Webinair Water Utility Network: “Produzione e gestione dei fanghi: da criticità a opportunità”

Produzione e gestione dei fanghi: da criticità a opportunità

Creazione di nuovi impianti per il recupero energetico e di materia secondo criteri di circolarità e sostenibilità ambientale

 

Si è tenuto ieri il webinair “Produzione e gestione dei fanghi: da criticità a opportunità”. La volontà è stata quella di sensibilizzare e far conoscere la problematica legata all’utilizzo dei fanghi, al fine di limitare l’impatto ambientale derivante dalla crescente produzione. Un tema che entra a pieno diritto nel macro ambito dell’economia circolare e della valorizzazione delle acque reflue nonché del recupero di energia e di importanti materie prime, tra cui fosforo, carbonio ed elementi nutrienti.

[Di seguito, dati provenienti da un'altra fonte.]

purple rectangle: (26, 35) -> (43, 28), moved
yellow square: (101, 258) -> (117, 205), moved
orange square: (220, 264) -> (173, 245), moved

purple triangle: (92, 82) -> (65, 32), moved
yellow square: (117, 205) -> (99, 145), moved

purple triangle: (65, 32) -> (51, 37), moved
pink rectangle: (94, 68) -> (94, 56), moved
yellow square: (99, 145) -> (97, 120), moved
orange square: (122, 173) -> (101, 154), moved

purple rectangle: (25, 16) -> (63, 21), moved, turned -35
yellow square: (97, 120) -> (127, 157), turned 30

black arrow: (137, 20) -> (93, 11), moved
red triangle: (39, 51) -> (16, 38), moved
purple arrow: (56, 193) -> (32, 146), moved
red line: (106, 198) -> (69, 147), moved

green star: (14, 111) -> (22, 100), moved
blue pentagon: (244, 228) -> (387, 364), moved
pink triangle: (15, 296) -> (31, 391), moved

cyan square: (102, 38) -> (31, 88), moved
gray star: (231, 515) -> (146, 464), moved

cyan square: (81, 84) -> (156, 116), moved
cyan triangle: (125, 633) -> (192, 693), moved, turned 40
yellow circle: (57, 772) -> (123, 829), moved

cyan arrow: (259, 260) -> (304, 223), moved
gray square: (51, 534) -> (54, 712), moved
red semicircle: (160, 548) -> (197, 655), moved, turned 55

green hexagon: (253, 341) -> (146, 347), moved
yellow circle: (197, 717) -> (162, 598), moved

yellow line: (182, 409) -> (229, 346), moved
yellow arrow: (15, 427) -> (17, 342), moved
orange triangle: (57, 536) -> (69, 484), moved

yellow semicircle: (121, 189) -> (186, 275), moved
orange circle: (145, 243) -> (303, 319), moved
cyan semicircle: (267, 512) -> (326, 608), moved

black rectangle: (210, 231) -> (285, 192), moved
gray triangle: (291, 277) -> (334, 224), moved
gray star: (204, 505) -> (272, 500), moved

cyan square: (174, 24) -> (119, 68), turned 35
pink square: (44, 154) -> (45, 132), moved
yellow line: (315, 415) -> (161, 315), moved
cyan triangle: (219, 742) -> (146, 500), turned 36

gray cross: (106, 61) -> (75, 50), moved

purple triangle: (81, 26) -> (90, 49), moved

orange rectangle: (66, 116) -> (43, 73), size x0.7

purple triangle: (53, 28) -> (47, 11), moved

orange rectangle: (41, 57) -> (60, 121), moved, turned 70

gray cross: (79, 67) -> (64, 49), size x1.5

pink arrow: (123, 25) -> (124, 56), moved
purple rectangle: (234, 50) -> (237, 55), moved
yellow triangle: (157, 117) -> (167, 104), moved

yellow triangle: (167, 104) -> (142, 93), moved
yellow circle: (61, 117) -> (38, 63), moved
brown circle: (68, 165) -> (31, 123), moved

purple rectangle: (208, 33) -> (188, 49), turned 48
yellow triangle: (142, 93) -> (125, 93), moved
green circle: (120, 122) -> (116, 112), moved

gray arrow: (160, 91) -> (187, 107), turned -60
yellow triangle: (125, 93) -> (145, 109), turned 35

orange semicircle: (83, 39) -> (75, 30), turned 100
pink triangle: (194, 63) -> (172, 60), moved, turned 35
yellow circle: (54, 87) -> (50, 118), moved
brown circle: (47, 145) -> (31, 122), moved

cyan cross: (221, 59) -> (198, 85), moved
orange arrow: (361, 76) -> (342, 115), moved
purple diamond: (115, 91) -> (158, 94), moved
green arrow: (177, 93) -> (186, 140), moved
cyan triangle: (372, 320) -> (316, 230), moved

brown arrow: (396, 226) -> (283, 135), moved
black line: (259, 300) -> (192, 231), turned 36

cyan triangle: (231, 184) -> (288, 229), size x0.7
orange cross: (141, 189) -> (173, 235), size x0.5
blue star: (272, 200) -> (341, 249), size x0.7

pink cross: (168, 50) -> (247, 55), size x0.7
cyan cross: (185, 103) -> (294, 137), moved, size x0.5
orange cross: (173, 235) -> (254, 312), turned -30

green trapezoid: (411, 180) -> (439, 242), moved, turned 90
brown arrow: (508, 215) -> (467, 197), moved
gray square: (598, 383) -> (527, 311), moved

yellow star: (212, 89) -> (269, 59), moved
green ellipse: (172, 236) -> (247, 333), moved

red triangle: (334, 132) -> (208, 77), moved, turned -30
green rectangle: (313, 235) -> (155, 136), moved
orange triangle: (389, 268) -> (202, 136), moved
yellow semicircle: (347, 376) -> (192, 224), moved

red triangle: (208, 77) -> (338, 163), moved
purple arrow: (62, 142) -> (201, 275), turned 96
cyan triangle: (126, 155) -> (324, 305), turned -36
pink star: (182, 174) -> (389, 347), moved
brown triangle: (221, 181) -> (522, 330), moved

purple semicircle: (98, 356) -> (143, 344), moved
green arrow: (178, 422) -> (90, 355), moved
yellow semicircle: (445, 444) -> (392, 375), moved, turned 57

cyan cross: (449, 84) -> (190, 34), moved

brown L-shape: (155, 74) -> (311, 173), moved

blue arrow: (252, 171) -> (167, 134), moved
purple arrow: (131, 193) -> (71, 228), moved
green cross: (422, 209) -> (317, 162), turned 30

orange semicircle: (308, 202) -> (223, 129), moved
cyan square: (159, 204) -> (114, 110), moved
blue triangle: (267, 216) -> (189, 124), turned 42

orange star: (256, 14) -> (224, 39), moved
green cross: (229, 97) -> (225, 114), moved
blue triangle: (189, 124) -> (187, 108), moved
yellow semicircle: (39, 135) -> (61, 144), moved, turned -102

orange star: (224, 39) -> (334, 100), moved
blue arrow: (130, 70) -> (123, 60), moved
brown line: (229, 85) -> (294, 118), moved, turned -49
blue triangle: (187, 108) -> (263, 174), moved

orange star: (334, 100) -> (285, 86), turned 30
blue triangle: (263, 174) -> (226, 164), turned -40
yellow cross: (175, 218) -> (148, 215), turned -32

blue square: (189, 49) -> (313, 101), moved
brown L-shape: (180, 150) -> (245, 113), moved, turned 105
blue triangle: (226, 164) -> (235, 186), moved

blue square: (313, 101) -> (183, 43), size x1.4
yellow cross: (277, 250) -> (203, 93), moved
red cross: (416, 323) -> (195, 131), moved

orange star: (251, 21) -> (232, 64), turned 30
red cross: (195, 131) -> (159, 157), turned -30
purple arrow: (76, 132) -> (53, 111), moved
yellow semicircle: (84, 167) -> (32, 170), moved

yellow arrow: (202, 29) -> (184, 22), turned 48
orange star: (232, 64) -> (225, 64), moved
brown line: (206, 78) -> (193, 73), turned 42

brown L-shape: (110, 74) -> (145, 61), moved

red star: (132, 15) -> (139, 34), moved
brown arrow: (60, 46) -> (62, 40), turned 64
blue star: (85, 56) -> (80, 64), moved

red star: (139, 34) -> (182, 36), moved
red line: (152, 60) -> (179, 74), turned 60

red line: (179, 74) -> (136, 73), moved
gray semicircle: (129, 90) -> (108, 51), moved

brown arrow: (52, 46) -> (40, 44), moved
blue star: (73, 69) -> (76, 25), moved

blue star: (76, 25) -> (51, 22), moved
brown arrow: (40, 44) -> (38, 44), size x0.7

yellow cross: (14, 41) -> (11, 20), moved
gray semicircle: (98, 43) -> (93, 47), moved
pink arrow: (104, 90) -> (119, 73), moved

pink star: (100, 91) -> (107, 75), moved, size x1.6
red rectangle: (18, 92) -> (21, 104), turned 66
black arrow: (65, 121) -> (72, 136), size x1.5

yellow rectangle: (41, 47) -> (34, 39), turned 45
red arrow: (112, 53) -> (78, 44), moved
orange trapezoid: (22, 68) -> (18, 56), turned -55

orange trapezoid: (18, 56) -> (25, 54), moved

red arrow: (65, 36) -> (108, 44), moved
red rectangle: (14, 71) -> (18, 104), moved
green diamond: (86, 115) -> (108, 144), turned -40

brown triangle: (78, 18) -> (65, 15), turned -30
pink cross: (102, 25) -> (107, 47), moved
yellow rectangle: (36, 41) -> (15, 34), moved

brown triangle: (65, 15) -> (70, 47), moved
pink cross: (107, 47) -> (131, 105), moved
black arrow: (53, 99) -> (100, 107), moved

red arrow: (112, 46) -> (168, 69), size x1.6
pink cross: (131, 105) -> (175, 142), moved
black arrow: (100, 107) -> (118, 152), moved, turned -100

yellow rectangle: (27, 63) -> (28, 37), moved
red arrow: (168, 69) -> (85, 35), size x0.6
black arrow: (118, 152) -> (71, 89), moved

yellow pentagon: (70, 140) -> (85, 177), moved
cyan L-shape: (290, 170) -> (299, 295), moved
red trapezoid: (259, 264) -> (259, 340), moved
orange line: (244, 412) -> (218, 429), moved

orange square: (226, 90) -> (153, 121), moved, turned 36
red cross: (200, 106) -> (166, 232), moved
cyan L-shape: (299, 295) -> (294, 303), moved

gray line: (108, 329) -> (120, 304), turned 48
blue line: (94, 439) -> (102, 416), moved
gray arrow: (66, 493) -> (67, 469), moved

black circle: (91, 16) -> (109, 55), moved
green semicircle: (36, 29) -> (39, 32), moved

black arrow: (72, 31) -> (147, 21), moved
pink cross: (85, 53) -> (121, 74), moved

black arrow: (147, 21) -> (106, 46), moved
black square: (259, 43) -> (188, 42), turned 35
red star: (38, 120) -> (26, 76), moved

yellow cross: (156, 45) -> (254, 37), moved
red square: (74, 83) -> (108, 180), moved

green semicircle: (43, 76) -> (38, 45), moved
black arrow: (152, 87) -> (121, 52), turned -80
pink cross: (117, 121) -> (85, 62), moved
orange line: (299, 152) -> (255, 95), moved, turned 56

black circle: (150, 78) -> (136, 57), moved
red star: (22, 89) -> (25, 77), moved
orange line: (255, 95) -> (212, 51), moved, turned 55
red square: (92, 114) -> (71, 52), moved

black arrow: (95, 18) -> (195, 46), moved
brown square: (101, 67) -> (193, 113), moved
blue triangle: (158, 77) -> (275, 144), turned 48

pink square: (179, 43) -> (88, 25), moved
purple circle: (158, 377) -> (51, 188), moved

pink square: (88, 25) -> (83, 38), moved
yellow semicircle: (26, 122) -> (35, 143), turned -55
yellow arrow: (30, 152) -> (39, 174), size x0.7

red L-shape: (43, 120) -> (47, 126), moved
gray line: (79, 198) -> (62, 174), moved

Fanghi che vanno inquadrati all’interno delle strategie europee per la bioeconomia, per la biodiversità e fanno riferimento al regolamento dell’Unione sui prodotti fertilizzanti oltre che del quadro di trasformazione degli impianti di trattamento delle acque reflue in bioraffinerie. 

All’incontro hanno partecipato diversi esponenti del settore, a partire da Tania Tellini, Coordinatrice del settore idrico di Utilitalia che ha insistito sull’importanza di trasformare i fanghi in un’opportunità, ben consapevole che la produzione è destinata ad aumentare sensibilmente ma anche cosciente delle loro potenzialità se inseriti all’interno di un sistema di economia circolare.

Stefano Vaccari, Subcommissario per la depurazione Ministero della Transizione Ecologica ha invece illustrato l’importanza di creare collaborazioni e partnership tra i vari enti e utility, soprattutto in Regioni come Puglia, Sicilia, Calabria e Campania dove il gap da colmare è ampio.

Estremamente interessante anche lo speech di Andrea Guerrini, Collegio Arera e Presidente di Wareg (Associazione europea dei regolatori dei servizi idrici), proprio quest’ultima rappresenta un’opportunità per svolgere ricognizioni a livello europeo sulle best practice da cui il nostro paese deve prendere spunto.

Samir Traini invece, Ref Ricerche, presenta uno studio dove illustra che da una produzione odierna di circa 3,1 milioni di tonnellate/anno di fanghi provenienti dalla depurazione delle acque reflue urbane, nei prossimi anni potranno sommarsi ulteriori 1,3 milioni di tonnellate/anno, prodotte nei depuratori necessari a superare le procedure di infrazione UE che saranno realizzati. Un totale di 4,4 milioni di tonnellate di fanghi di depurazione che dovranno dunque essere gestiti ogni anno.

Elena Mauro e Giuseppe Mininni, raccontano invece il Rapporto di Sostenibilità di Utilitalia, dove emerge come le utilities rispondenti del settore idrico abbiano recuperato circa il 70% dei fanghi prodotti (a fronte di una media nazionale del 40%), investendo nel 2019 quasi 400 milioni di euro nella depurazione. 

Francesco Fatone dell’Università Politecnica delle Marche e Luigi Petta, Responsabile Laboratorio Tecnologie hanno invece insistito sull’importanza di avere ben chiaro l’obiettivo di ridurre l’inquinamento anche nell’ambito dell’idrico anche se, ancora una volta, non risulta essere una tematica centrale nei piani del governo. Alessandro Spagni ha poi presentato la Piattaforma del fosforo.

A chiudere l’incontro tre case history portate da tre rappresentati di importanti utility: Francesca Portincasa, Direttore Reti, Impianti e Customer Care AQP in Puglia, Emilio Caporossi, Responsabile Fognatura e Depurazione Direzione Acqua Gruppo Hera in Emilia Romagna e infine Andrea Lanuzza, Direttore Generale Amiacque Gruppo CAP in Lombardia.

Un incontro interessante che ha voluto far chiarezza su una tematica che solo ultimamente sta diventando centrale, mettendo in luce le possibilità di riutilizzo, le criticità ma anche le opportunità che i fanghi di depurazione rappresentano.